* **Task description**:
Print the lines that run from the line with "および5pm以降の対応も可能" to the line with "Amexそれぞれ一括払いの", keeping both end lines, exactly as they appear in the entries below, and nothing else.

* **Study material**:

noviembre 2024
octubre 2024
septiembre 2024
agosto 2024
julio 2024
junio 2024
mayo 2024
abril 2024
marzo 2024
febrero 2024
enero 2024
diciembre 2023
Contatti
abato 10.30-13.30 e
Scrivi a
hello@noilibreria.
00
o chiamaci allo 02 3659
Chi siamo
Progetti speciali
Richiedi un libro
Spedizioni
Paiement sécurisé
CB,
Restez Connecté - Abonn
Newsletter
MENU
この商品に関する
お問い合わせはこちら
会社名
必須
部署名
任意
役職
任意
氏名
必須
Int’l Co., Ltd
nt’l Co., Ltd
--
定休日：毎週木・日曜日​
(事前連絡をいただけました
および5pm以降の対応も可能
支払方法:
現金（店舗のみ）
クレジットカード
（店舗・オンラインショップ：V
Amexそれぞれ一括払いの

* **Expected output**:
および5pm以降の対応も可能
支払方法:
現金（店舗のみ）
クレジットカード
（店舗・オンラインショップ：V
Amexそれぞれ一括払いの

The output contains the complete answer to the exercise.